Random Forestry

Random Forest Models: A Summary of Ensemble Learning and Decision Trees

A powerful new technique that organizations are adopting is the Random Forest methodology of classifying and predicting their data. Let’s walk through what it means if you hear about a random forest model.

This approach is a form of ensemble modeling which means it takes multiple models and combines them together. That approach has been shown to create more accurate results. In a random forest model the ensemble is created by running multiple decision trees and putting those results together.

Today we’re going to cover what it means to classify your data, how decision trees and random forest models work and, finally, why your model will sometimes get it wrong.

Classifying Your Data

Random forest models and the decision trees that underpin them exist to classify large amounts of data into subgroups that can be acted upon. Put another way, classification makes big groups smaller so that you can treat those smaller groups differently.

Imagine you’re a bank with millions of customers. Half those customers only have a savings account and the other half only have checking accounts. Your want everyone to have both and need to market to them. You could send everyone an offer about checking (or savings) accounts but for half your customers this offer is pointless. You could have one marketing message that covers both checking and savings but now your message is less clear, also not idea.

In this case a basic classification model would divide your customers into two groups based on account type – Checking Account Customers and Savings Account Customers. Now you can market savings accounts specifically to the customers who don’t already have one and checking accounts specifically to the customers who don’t already have one of those.

That’s pretty easy so now imagine a more complex example. You run a retail chain that sells outdoor gear for fishing, camping and hunting. In this scenario your customers might overlap or might not. Just because someone fishes doesn’t mean they are all also campers, but some will be. A more complex classification model could create groups of customers based on their activities. This will help your business serve them better because a camper who doesn’t fish won’t be interested in fishing rods but will be open to hearing about camp stoves.

Decision Trees Are Just Classification Models

A decision tree is a model that takes a set of data and creates a series of questions that can be asked, in order, to try to classify the data. Once the model is built, you can run new data through the decision tree and figure out how to classify that data.

Each question is a decision point and as you have decision points leading to more decision points an image of the model branches out wider and wider…like a tree. (For what it’s worth, most visuals of decision trees go top-down, meaning they are wider at the bottom, so it’s more like the roots of the tree, but that’s just being picky!)

A Hypothetical Decision Tree

Let’s design a decision tree that answers the question: ‘Does a student on a college campus play on the men’s basketball team?’. The result we want is to be able to pick a random student and decide ‘Yes’ or ‘No’ as to whether the student is on the team.

Let’s also imagine we have data for some students’ age, height, gender, weight and class schedule and whether or not they are on the team. Without worrying about how to code something like this just think about the decisions you could make to get more accurate.

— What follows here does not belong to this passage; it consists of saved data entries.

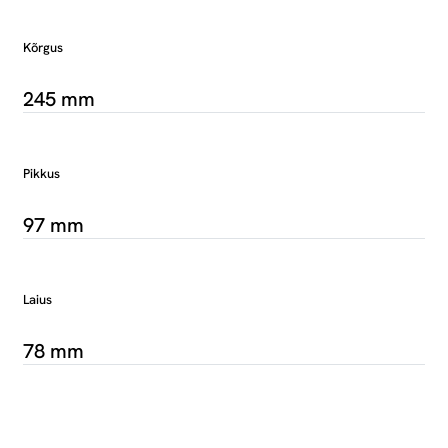
Kõrgus
245 mm
Pikkus
97 mm
Laius
78 mm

You can start with gender. There are no women on the men’s team so data can be split into ‘N’ if the students gender is ‘Female’ and we can process the remaining data.
Perhaps class schedule is next. All the basketball players have to free between 3-5pm for practice, so if a student has a class at 4pm you can likely put him into the ‘N’ classification.
But, just being open between 3-5 doesn’t make you a basketball player. Basketball players are generally tall so if the person is tall you’d assume they’re a basketball player.
Lastly, lets use weight or more specifically we’ll calcluate Body Mass Index which is basically weight divided by height. You know that basketball players are physically fit so any students with a high BMI are likely not on the team.

Will That Work?

If you started using those four questions to decide if someone plays basketball, will you get the right answer? The short answer is…sometimes, but that’s not quite the right question. A better question is ‘How well does that work’?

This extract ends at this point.